Al fracasar el intento de negociaciones sobre la aplicación de la nueva Ley General de Enseñanza y, con ello, la posibilidad de que se reconociera de facto una personalidad jurídica pública a la Conferencia Episcopal;1 y al alcanzar las tensiones entre la Iglesia y el Estado uno de sus momento más críticos en febrero-marzo de 1974, con el estallido del “caso Añoveros”,2 a la Santa Sede le tocó como bailar en la cuerda floja accediendo a emprender negociaciones oficiales para la revisión concordataria. Actuando de esa manera, la Santa Sede quería alcanzar dos objetivos: a corto plazo, evitar que la Iglesia se quedara totalmente desprotegida a consecuencia de una posible denuncia unilateralmente del Concordato y, a medio y largo plazo, plantear oficialmente el reconocimiento de una personalidad jurídica pública para la Conferencia Episcopal. Alcanzar este segundo objetivo era algo tan importante para la diplomacia vaticana, que en marzo de 1975 monseñor Casaroli condicionaba perentoriamente la prosecución de las negociaciones al reconocimiento de poderes de representación diplomática para la Conferencia Episcopal.

Por lo que a ésta se refiere, si los obispos querían actuar corporativamente como personalidad jurídica pública necesitaban, en primer lugar, convencer a la clase política que las funciones de gobierno del episcopado no iban a representar un factor desestabilizador del Estado. Al respecto, el nacionalismo manifiesto de amplios sectores del clero vasco y catalán era lo que más estorbaba la credibilidad del episcopado a la hora de sostener el carácter apolítico de su crítica social. Y, en segundo lugar, los obispos no podían descuidar la confianza que la Iglesia había sabido ganarse en los sectores progresistas y democráticos de la sociedad, desde comienzos de los Setenta. Desde este punto de vista, el eje de la cuestión estribaba en la necesidad de “reducir a la ortodoxia” a todos aquellos movimientos de base que, nacidos del aggiornamento conciliar, estaban confundiendo la doctrina social de la Iglesia con los principios políticos del marxismo. Lo que había que evitar era que una condena explícita del comunismo se interpretara como una reconfirmación del apoyo que la Iglesia había ofrecido al régimen franquista desde la guerra civil y las cartas pastorales de 1936 y 1937. En definitiva, la Conferencia Episcopal tenía que hacer lo posible para que las circunstancias no afectaran la autoridad episcopal en materia doctrinal así como la posibilidad de encontrar cierta unanimidad interna sobre las principales cuestiones políticas del momento.

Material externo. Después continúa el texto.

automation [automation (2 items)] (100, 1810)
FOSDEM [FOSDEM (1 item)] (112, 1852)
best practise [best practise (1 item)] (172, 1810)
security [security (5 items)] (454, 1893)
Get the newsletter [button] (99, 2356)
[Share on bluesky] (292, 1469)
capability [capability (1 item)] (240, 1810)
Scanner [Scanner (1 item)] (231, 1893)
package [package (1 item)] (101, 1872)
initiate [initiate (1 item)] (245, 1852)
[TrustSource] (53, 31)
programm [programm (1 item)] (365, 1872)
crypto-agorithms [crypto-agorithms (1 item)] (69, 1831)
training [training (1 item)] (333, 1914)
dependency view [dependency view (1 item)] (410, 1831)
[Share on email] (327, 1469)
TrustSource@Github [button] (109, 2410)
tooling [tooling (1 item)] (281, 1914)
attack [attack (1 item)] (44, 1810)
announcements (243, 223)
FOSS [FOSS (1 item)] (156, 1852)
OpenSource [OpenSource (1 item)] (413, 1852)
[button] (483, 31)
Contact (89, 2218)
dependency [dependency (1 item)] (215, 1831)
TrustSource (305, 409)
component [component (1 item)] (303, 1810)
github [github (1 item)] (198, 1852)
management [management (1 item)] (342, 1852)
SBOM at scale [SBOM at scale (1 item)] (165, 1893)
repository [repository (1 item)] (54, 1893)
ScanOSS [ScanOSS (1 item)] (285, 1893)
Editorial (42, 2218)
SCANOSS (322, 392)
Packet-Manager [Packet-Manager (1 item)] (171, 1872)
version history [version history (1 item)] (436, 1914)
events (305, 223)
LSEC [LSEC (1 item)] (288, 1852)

La carta pastoral colectiva Sobre la reconciliación en la Iglesia y en la sociedad, de 17 de abril de 1975, no podía no reflejar este dilema.

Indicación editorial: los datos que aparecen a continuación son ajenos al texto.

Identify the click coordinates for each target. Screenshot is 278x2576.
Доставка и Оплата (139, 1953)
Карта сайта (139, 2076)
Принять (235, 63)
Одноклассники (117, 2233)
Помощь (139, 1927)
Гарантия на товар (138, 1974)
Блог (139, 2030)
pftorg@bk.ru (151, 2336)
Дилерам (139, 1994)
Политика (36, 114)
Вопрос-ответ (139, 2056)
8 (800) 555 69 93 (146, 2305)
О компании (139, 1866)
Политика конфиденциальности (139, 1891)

La decisión de publicar un documento sobre la reconciliación (tema que Pablo VI había elegido para el Año Jubilar de 1975), la Comisión Permanente de la Conferencia Episcopal la había tomado durante su reunión del 14 al 16 de mayo de 1973. Reflexionar sobre la compatibilidad del catolicismo con el comunismo tenía un doble objetivo: evitar la imposición de un concordato político por parte del Estado (tal y como había ocurrido con el Acuerdo de 1941); y allanar las divergencias internas entre progresistas y conservadores, que podían perjudicar la imagen de institución reconciliadora que la Iglesia quería dar de sí a la opinión pública. Como habían puesto en evidencia los debates de la Asamblea Conjunta de 1971, superar el trauma de la guerra civil no era tarea sencilla.3 Razón por la que el episcopado optaba por soslayar una condena explícita del comunismo, y considerar la profesión política del catolicismo vasco como una anomalía propia de España. Se limitaban por lo tanto a recordar al clero que

una apresurada identificación de la preferencia evangélica por los pobres con la llamada ‘opción de clase’[…], se oponía abiertamente a la consustancial universalidad de la Iglesia, y por falta de espíritu crítico y de coherencia con la fe ponía en grave riesgo la credibilidad misma de una comunidad cristiana que la hiciera suya (Iribarren, Jesús, ed. 1984: p. 359).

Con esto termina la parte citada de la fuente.